Mr. Klasner said he would — of course. “I said, ‘Did you even have to ask?’”

As we mourn the victims at Parkland, we honor the teachers who gave their lives for their students. 

Tony

=================

School Shootings Put Teachers in New Role as Human Shields

By Julie Turkewitz  Feb. 19, 2018

TAMARAC, Fla. — The shooting was all over, but the emotional reckoning had just begun, and so on Saturday the teachers of Broward County packed their union hall to discuss what it meant to have become the nation’s human shields.

“Last night I told my wife I would take a bullet for the kids,” said Robert Parish, a teacher at an elementary school just miles from Marjory Stoneman Douglas High, where a former student killed 17 people, including three staff members who found themselves in the line of fire.
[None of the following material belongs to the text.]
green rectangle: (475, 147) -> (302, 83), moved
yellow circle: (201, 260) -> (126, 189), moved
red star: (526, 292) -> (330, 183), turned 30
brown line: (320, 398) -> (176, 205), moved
Since the attack last week, said Mr. Parish, “I think about it all the time.”

Across the country, teachers are grappling with how their roles have expanded, from educator and counselor to bodyguard and protector. They wonder if their classrooms are properly equipped, if they would recognize the signs of a dangerous student, and most of all, if they are prepared to jump in front of a bullet.

In the last few days, teachers wrote to Congress, urging bans on assault weapons, and to state lawmakers, seeking permission to carry firearms to school. They attended local protests and reviewed safety plans with students. And in the evenings, they spoke with friends and family about an excruciating reality — that teachers, who once seemed mostly removed from the life-or-death risks faced by the ranks of police officers and firefighters, might now be vulnerable.
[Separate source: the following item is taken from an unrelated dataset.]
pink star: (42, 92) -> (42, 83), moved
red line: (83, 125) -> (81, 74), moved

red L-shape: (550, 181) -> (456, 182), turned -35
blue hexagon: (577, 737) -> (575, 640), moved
“I visualized what it would look like, and it made me sick,” said Catherine Collett, 28, a sixth-grade teacher in Northern Virginia who has spent recent days running through a thousand violent scenarios. “Could I empty out the cabinet and throw out the shelves and put kids in the cabinets? Is my better chance just barricading the doors? Can I move furniture that fast? Do I ask my kids to help me?”
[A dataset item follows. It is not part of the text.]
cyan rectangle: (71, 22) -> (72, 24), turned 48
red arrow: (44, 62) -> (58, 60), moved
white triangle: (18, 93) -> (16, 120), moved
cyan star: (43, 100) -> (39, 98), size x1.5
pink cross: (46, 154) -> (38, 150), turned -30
Many teachers said even contemplating such worries felt far from what they had once imagined their challenges would be. As if the mounting pressures of test scores and email messages to parents and bus duty and hall duty and new certifications and all those meetings wasn’t enough. But the death toll has piled up — staff killed in shootings at Columbine High School in Colorado in 1999, Sandy Hook Elementary in 2012 and now at Stoneman Douglas in Florida — and is forcing a shift in how teachers view their responsibilities.

“When I started teaching, I thought I was just coming in to teach,” said José Luis Vilson, 36, a middle school math teacher in New York City. Now he has come to view himself as a first responder, too, and added that instruction on topics such as conflict resolution and first aid would be useful.

Bo Greene, 56, a calculus and statistics teacher in Bar Harbor, Me., said the planning for dangerous situations had increased and grown more specific in the last year, even in her quiet school district. All of it feels jarring after decades in education, she added.

“I never had any of this,” Ms. Greene said. “We had the basic fire drills.”

Nowhere was the conversation among teachers more intense than in Broward County, where Stoneman Douglas is one of more than 300 schools, and Nikolas Cruz, charged in the shooting, had been among the district’s 270,000 students.

Laurel Holland, who was Mr. Cruz’s 11th-grade English teacher, said teachers in big public schools cannot possibly be expected to look into every student’s background to know if they have long been troubled. The year that she taught Mr. Cruz, she had more than 150 students, she said.

“There’s not enough time,” she said.

In the case of Mr. Cruz, she said, it was clear something was wrong. “He didn’t work and play well with others,” she said. “I was frightened.”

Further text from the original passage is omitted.